Give your lasagna a fun new spin with Mexican flavors! With all the flavor of your favorite enchiladas, this recipe is great for feeding a crowd without a lot of work. Serve alongside a chopped salad for a complete meal and nutritional boost.
Recipe and photography by Aggie’s Kitchen.
Nutrition Tip: The iron is beef is highly “bioavailable”, which means it’s easy for the body to use. And a small two-ounce portion of beef has as much protein as four tablespoons of peanut butter!
- 1 pound extra-lean ground beef
- 1 bell pepper chopped
- 1/2 sweet onion chopped
- 1 tablespoon low-sodium taco seasoning
- 1/2 cup frozen corn
- 1 cup enchilada sauce
- 6 medium whole wheat tortillas
- 1 1/2 cups shredded Mexican blend cheese
- 2 green onions sliced
- 1 avocado sliced
- 1 package Chipotle & Cheddar chopped salad kit
- Preheat oven to 425F.
- Heat nonstick skillet over medium heat. Add ground beef, peppers, onion and taco seasoning. Cook 5-7 minutes or until fully cooked. Stir in corn and remove from heat.
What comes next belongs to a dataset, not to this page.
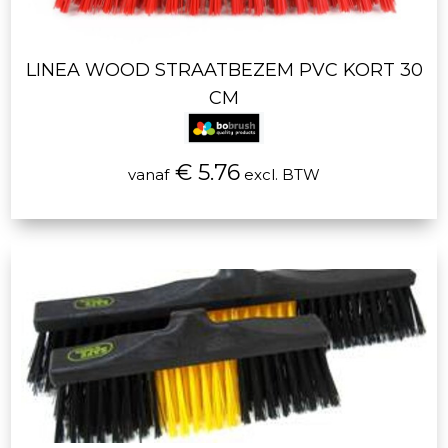
LINEA WOOD STRAATBEZEM PVC KORT 30
CM
€ 5.76
vanaf
excl. BTW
- Add 2 Tbsp. enchilada sauce to bottom of 8×11-inch baking dish. Place 2 tortillas over enchilada sauce, overlapping each other.
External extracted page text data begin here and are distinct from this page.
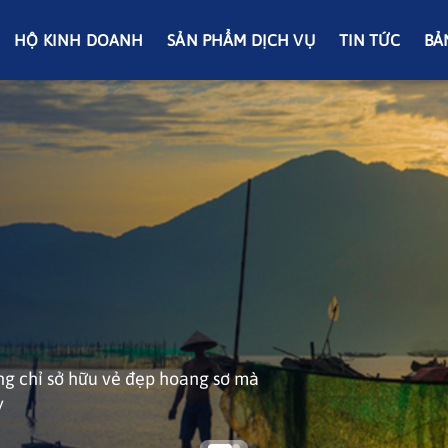
HỘ KINH DOANH
SẢN PHẨM DỊCH VỤ
TIN TỨC
BẢ
inh Lộc, cách trung tâm Huế
ng chỉ sở hữu vẻ đẹp hoang sơ mà
rong xanh và nhiều mỏm đá rêu
y
tưởng, tránh xa sự ồn ào của phố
- Add ½ of ground beef mixture on top. Top with ½ cup cheese. Top with 2 more tortillas, then remainder of meat and ½ cup cheese.
- Add the last 2 tortillas, then pour enchilada sauce over top to cover. Top with remaining ½ cup cheese.
- Bake 20 minutes or until bubbly. Let rest 5 minutes before cutting.
- Top with sliced avocado and green onion. Serve alongside prepared salad kit.